- _EXERCISE INSTRUCTIONS_:
Skip all lines in the entries below that come before the one containing "カタログギフトプレゼント実施中 (141, 1631)". Repeat that line and the rest exactly.

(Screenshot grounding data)
--------------------------------

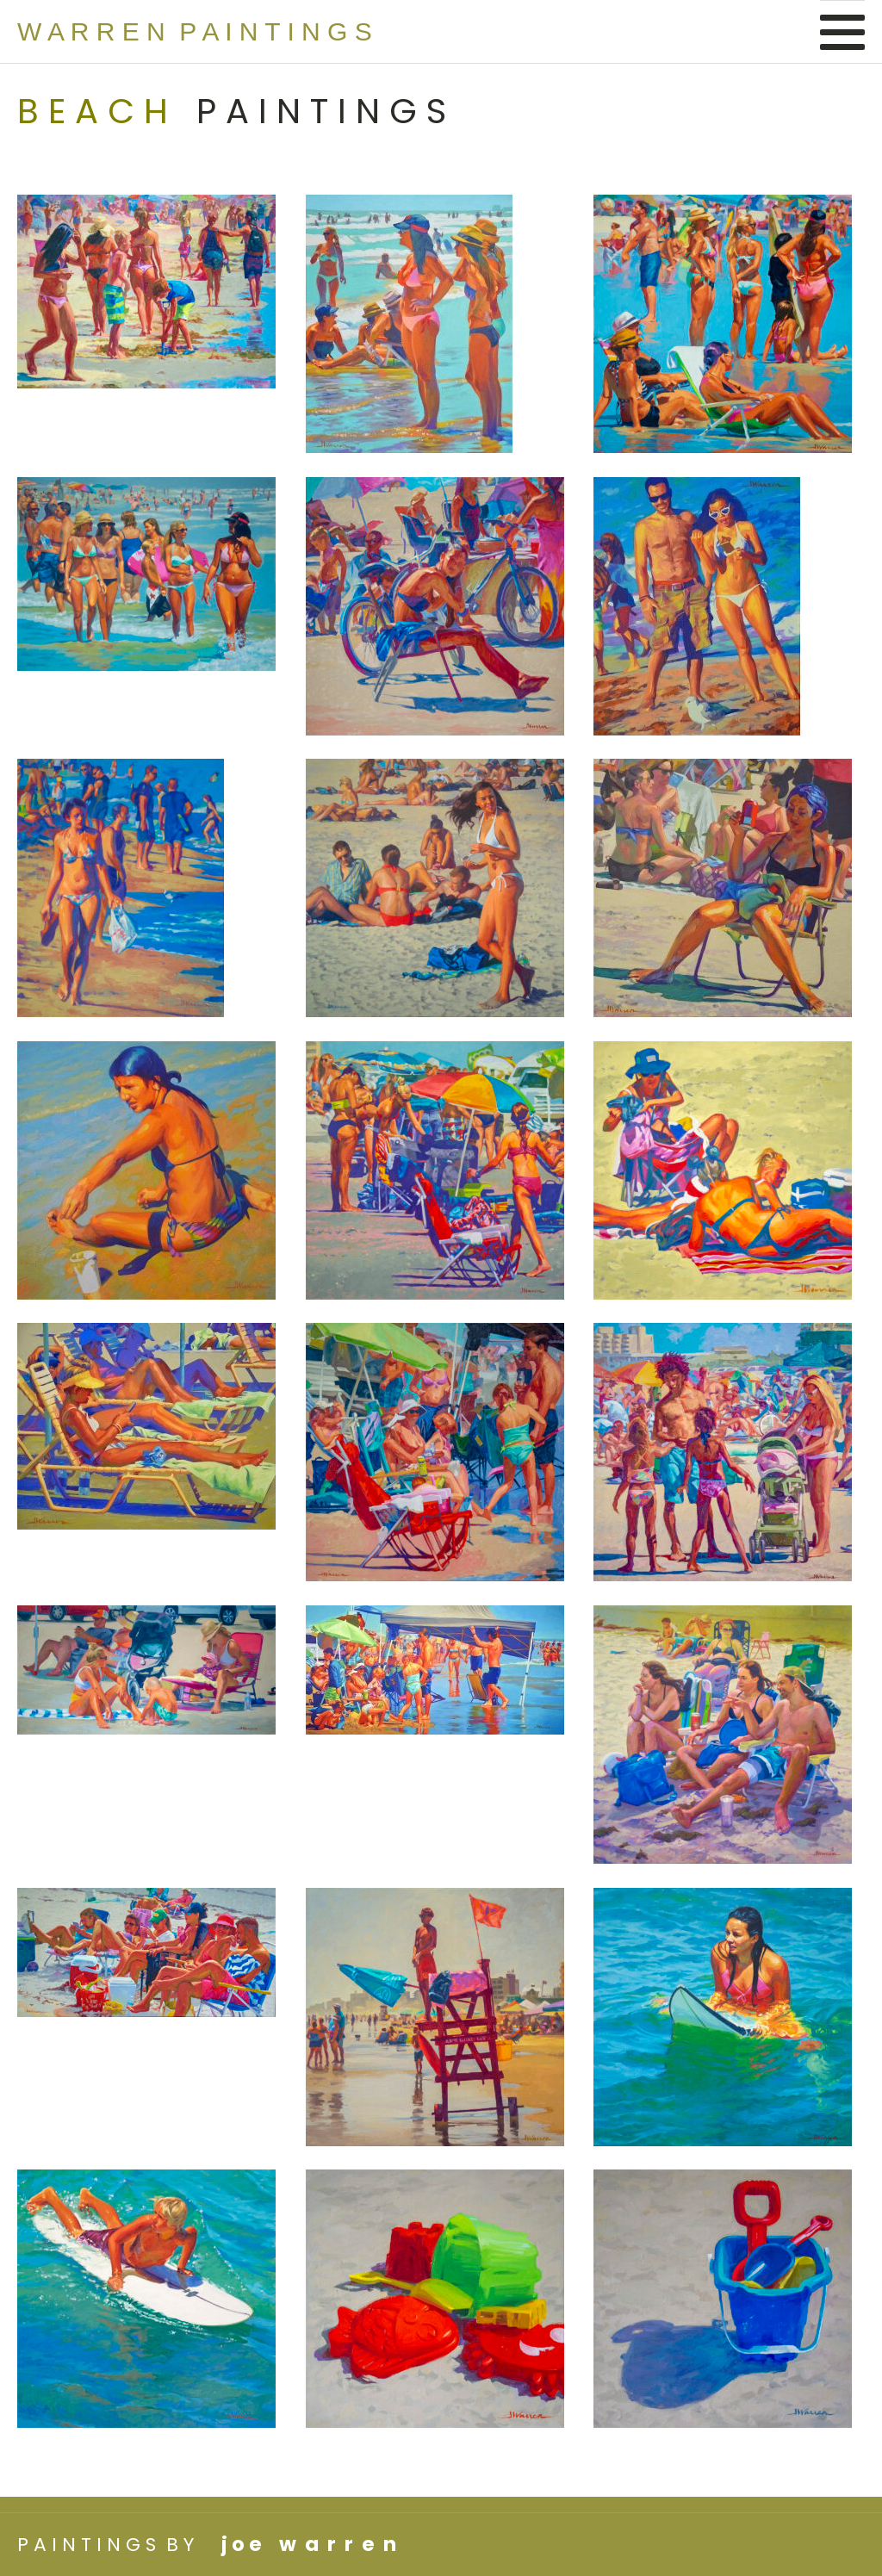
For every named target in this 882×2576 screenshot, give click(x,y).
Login (413, 2544)
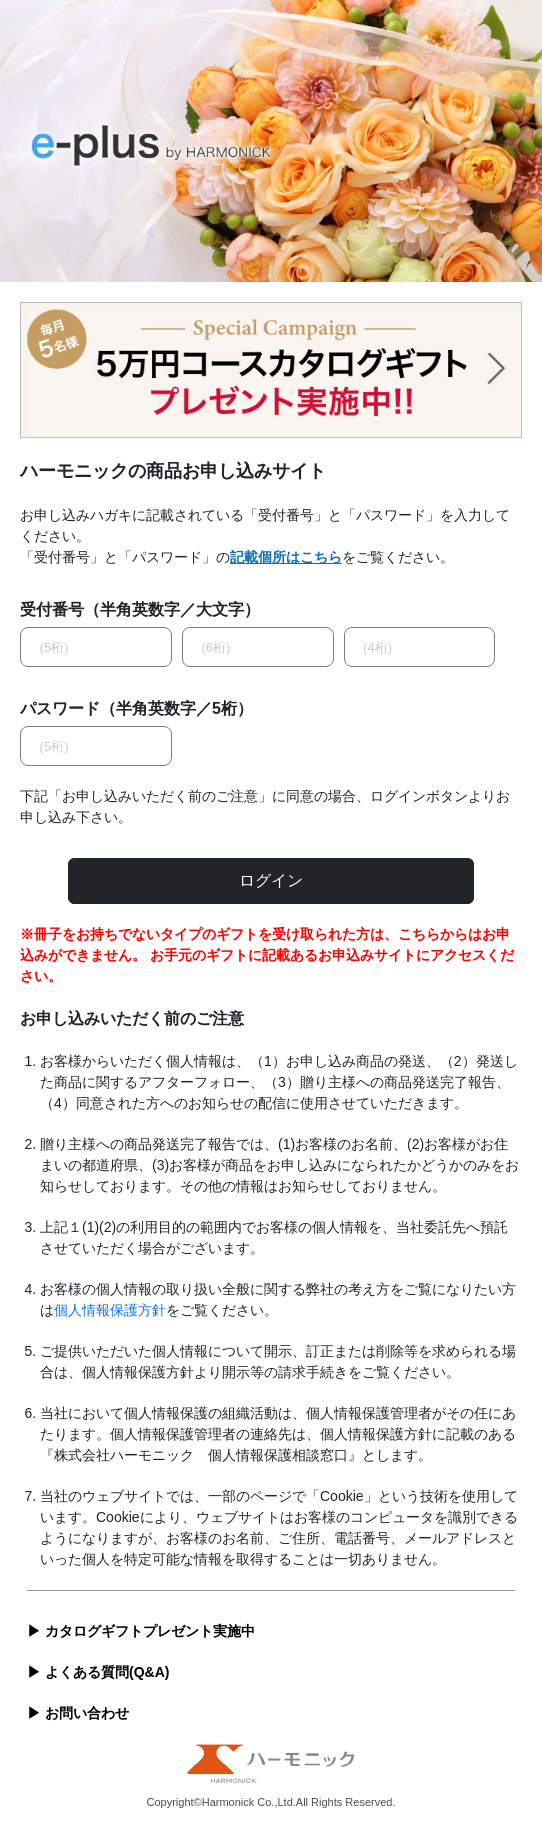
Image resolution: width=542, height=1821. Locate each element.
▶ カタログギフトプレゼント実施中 (141, 1631)
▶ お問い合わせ (78, 1713)
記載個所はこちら (286, 557)
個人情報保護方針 (110, 1310)
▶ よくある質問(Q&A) (98, 1672)
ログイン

--------------------------------

- _ANSWER SPACE_:
▶ カタログギフトプレゼント実施中 (141, 1631)
▶ お問い合わせ (78, 1713)
記載個所はこちら (286, 557)
個人情報保護方針 (110, 1310)
▶ よくある質問(Q&A) (98, 1672)
ログイン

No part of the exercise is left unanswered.